### What needs to be done
Copy each record exactly and skip its pictures.

-- Provided material follows --

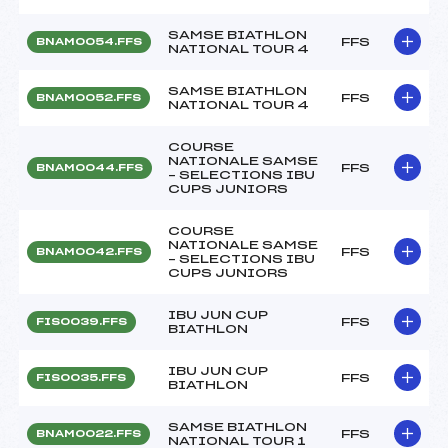
SAMSE BIATHLON
FFS
BNAM0054.FFS
NATIONAL TOUR 4
SAMSE BIATHLON
FFS
BNAM0052.FFS
NATIONAL TOUR 4
COURSE
NATIONALE SAMSE
FFS
BNAM0044.FFS
– SELECTIONS IBU
CUPS JUNIORS
COURSE
NATIONALE SAMSE
FFS
BNAM0042.FFS
– SELECTIONS IBU
CUPS JUNIORS
IBU JUN CUP
FFS
FIS0039.FFS
BIATHLON
IBU JUN CUP
FFS
FIS0035.FFS
BIATHLON
SAMSE BIATHLON
FFS
BNAM0022.FFS
NATIONAL TOUR 1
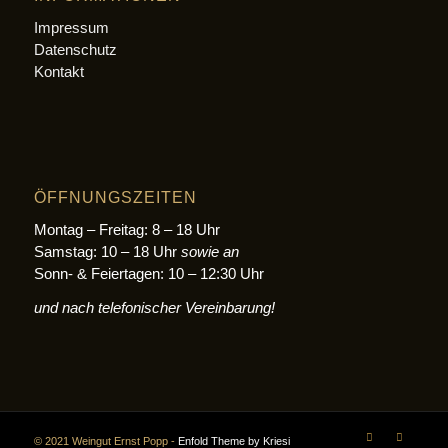
Impressum
Datenschutz
Kontakt
ÖFFNUNGSZEITEN
Montag – Freitag: 8 – 18 Uhr
Samstag: 10 – 18 Uhr
sowie an
Sonn- & Feiertagen: 10 – 12:30 Uhr
und nach telefonischer Vereinbarung!
© 2021 Weingut Ernst Popp -
Enfold Theme by Kriesi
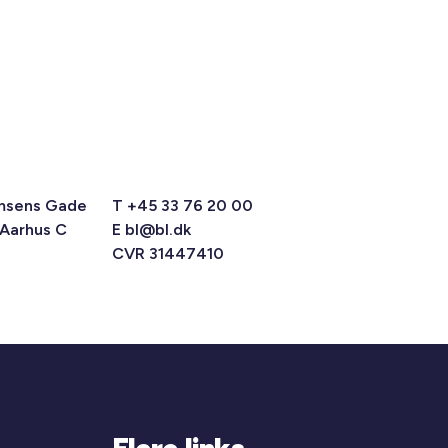
msens Gade
T +45 33 76 20 00
 Aarhus C
E
bl@bl.dk
CVR 31447410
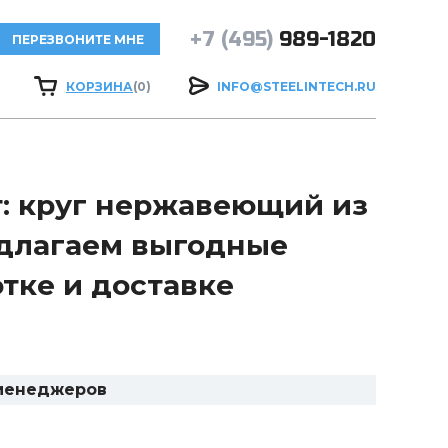
+7 (495)
989-1820
ПЕРЕЗВОНИТЕ МНЕ
КОРЗИНА
(0)
INFO@STEELINTECH.RU
т: круг нержавеющий из
редлагаем выгодные
тке и доставке
 менеджеров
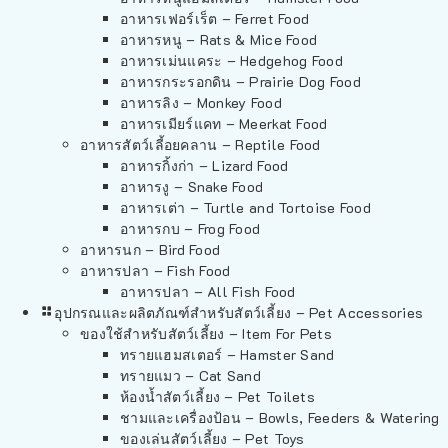
อาหารเฟอร์เร็ต – Ferret Food
อาหารหนู – Rats & Mice Food
อาหารเม่นแคระ – Hedgehog Food
อาหารกระรอกดิน – Prairie Dog Food
อาหารลิง – Monkey Food
อาหารเมียร์แคท – Meerkat Food
อาหารสัตว์เลี้อยคลาน – Reptile Food
อาหารกิ้งก่า – Lizard Food
อาหารงู – Snake Food
อาหารเต่า – Turtle and Tortoise Food
อาหารกบ – Frog Food
อาหารนก – Bird Food
อาหารปลา – Fish Food
อาหารปลา – All Fish Food
อุปกรณและผลิตภัณฑ์สำหรับสัตว์เลี้ยง – Pet Accessories
ของใช้สำหรับสัตว์เลี้ยง – Item For Pets
ทรายแฮมสเตอร์ – Hamster Sand
ทรายแมว – Cat Sand
ห้องน้ำสัตว์เลี้ยง – Pet Toilets
ชามและเครื่องป้อน – Bowls, Feeders & Watering
ของเล่นสัตว์เลี้ยง – Pet Toys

-- Provided material concluded --

### Problem solution
SAMSE BIATHLON
FFS
BNAM0054.FFS
NATIONAL TOUR 4
SAMSE BIATHLON
FFS
BNAM0052.FFS
NATIONAL TOUR 4
COURSE
NATIONALE SAMSE
FFS
BNAM0044.FFS
– SELECTIONS IBU
CUPS JUNIORS
COURSE
NATIONALE SAMSE
FFS
BNAM0042.FFS
– SELECTIONS IBU
CUPS JUNIORS
IBU JUN CUP
FFS
FIS0039.FFS
BIATHLON
IBU JUN CUP
FFS
FIS0035.FFS
BIATHLON
SAMSE BIATHLON
FFS
BNAM0022.FFS
NATIONAL TOUR 1
Impressum
Datenschutz
Kontakt
ÖFFNUNGSZEITEN
Montag – Freitag: 8 – 18 Uhr
Samstag: 10 – 18 Uhr
sowie an
Sonn- & Feiertagen: 10 – 12:30 Uhr
und nach telefonischer Vereinbarung!
© 2021 Weingut Ernst Popp -
Enfold Theme by Kriesi
msens Gade
T +45 33 76 20 00
 Aarhus C
E
bl@bl.dk
CVR 31447410
+7 (495)
989-1820
ПЕРЕЗВОНИТЕ МНЕ
КОРЗИНА
(0)
INFO@STEELINTECH.RU
т: круг нержавеющий из
редлагаем выгодные
тке и доставке
 менеджеров
อาหารเฟอร์เร็ต – Ferret Food
อาหารหนู – Rats & Mice Food
อาหารเม่นแคระ – Hedgehog Food
อาหารกระรอกดิน – Prairie Dog Food
อาหารลิง – Monkey Food
อาหารเมียร์แคท – Meerkat Food
อาหารสัตว์เลี้อยคลาน – Reptile Food
อาหารกิ้งก่า – Lizard Food
อาหารงู – Snake Food
อาหารเต่า – Turtle and Tortoise Food
อาหารกบ – Frog Food
อาหารนก – Bird Food
อาหารปลา – Fish Food
อาหารปลา – All Fish Food
อุปกรณและผลิตภัณฑ์สำหรับสัตว์เลี้ยง – Pet Accessories
ของใช้สำหรับสัตว์เลี้ยง – Item For Pets
ทรายแฮมสเตอร์ – Hamster Sand
ทรายแมว – Cat Sand
ห้องน้ำสัตว์เลี้ยง – Pet Toilets
ชามและเครื่องป้อน – Bowls, Feeders & Watering
ของเล่นสัตว์เลี้ยง – Pet Toys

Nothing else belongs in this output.